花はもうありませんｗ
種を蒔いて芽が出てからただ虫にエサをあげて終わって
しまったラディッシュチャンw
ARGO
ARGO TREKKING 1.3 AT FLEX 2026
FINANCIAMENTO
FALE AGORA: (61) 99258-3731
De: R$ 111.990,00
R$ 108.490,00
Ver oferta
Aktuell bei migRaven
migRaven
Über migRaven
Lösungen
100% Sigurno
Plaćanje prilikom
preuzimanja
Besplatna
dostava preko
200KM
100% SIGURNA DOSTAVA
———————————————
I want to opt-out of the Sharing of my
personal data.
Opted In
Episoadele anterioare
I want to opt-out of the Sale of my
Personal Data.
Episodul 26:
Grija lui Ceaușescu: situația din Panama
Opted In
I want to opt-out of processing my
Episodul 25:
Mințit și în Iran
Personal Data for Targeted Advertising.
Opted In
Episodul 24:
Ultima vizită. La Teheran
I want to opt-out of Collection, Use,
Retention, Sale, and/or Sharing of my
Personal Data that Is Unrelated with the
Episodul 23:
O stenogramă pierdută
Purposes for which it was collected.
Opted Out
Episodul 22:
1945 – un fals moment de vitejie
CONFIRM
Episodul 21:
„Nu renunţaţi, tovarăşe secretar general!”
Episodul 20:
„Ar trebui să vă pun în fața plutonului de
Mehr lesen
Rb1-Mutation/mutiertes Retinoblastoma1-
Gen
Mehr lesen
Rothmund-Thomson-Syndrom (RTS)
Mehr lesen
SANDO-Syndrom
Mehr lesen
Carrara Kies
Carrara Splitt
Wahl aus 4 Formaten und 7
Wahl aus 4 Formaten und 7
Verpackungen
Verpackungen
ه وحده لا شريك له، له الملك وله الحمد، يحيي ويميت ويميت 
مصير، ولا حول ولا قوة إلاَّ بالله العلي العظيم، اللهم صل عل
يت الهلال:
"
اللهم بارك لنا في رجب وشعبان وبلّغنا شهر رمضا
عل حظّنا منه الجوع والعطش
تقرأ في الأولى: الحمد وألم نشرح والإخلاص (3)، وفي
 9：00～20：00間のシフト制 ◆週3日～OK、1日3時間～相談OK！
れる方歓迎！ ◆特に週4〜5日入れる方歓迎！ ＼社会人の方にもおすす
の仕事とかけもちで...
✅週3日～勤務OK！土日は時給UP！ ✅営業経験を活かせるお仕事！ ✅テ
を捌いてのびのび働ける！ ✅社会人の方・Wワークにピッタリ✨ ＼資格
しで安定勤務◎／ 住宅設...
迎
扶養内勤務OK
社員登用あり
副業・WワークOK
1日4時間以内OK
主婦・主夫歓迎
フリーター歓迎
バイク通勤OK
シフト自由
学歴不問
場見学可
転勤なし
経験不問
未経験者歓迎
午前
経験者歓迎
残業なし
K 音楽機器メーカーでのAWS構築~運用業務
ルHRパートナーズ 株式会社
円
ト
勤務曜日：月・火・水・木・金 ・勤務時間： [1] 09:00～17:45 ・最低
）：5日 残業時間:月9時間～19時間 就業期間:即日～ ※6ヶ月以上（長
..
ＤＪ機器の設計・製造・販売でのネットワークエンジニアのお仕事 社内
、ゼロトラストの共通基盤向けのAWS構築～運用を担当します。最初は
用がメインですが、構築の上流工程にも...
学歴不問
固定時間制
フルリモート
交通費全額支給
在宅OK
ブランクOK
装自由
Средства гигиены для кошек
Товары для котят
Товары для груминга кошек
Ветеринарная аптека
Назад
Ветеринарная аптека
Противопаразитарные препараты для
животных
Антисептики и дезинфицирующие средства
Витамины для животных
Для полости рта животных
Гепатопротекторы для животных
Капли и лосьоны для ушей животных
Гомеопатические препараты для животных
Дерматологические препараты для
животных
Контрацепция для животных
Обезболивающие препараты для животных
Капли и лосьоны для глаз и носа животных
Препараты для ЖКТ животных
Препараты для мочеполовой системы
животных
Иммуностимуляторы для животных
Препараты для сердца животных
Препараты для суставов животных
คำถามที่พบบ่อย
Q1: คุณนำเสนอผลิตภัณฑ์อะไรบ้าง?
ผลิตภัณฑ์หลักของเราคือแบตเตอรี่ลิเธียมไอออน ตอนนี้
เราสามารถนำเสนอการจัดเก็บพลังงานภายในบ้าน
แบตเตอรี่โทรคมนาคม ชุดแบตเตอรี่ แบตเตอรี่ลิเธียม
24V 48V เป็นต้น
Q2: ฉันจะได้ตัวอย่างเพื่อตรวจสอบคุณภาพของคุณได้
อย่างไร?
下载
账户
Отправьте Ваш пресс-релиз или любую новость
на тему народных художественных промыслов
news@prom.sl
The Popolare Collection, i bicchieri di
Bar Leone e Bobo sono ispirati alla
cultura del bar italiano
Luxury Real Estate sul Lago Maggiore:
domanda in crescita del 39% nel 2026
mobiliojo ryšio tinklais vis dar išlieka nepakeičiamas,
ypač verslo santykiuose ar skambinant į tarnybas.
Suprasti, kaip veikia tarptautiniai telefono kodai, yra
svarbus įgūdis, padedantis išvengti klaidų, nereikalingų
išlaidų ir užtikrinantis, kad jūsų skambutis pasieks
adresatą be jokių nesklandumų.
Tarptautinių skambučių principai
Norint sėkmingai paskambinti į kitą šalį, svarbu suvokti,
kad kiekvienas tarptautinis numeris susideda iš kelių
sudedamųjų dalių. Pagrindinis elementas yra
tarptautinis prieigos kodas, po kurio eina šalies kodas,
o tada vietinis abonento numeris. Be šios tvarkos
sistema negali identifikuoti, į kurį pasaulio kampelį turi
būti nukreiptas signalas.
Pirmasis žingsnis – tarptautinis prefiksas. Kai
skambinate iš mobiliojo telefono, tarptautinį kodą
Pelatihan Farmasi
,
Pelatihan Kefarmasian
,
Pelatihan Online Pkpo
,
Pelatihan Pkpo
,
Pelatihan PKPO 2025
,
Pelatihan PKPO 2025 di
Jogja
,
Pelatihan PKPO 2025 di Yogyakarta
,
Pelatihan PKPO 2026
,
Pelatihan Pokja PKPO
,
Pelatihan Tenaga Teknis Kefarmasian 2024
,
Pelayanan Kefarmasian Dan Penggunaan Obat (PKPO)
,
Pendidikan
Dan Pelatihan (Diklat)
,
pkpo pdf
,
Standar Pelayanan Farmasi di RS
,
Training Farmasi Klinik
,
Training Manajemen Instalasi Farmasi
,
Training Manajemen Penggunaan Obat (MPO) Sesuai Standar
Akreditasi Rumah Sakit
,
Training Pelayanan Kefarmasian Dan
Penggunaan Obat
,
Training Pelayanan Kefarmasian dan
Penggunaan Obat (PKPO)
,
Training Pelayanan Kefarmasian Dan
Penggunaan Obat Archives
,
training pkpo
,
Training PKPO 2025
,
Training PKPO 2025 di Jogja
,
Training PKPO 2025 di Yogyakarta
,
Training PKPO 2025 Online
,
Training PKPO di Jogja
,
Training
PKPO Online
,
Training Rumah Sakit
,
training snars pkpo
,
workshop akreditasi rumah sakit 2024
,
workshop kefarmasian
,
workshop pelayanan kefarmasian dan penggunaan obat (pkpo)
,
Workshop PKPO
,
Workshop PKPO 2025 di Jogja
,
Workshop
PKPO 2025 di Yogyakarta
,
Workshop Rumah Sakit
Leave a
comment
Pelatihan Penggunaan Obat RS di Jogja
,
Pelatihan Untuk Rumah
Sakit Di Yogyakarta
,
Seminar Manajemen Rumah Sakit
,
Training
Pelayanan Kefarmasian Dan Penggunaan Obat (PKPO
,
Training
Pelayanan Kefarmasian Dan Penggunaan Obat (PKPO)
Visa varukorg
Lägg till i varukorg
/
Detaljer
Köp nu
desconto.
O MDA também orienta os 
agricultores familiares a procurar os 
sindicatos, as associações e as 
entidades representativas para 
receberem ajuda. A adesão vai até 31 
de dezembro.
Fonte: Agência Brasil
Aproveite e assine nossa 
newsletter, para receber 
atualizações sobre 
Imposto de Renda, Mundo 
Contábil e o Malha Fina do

* [What this task involves] What you give back should be only the lines of the records above, starting at the line with "Препараты для мочеполовой системы" and ending at the line with "Q2: ฉันจะได้ตั", restated word for word.

* [Exercise solution]
Препараты для мочеполовой системы
животных
Иммуностимуляторы для животных
Препараты для сердца животных
Препараты для суставов животных
คำถามที่พบบ่อย
Q1: คุณนำเสนอผลิตภัณฑ์อะไรบ้าง?
ผลิตภัณฑ์หลักของเราคือแบตเตอรี่ลิเธียมไอออน ตอนนี้
เราสามารถนำเสนอการจัดเก็บพลังงานภายในบ้าน
แบตเตอรี่โทรคมนาคม ชุดแบตเตอรี่ แบตเตอรี่ลิเธียม
24V 48V เป็นต้น
Q2: ฉันจะได้ตัวอย่างเพื่อตรวจสอบคุณภาพของคุณได้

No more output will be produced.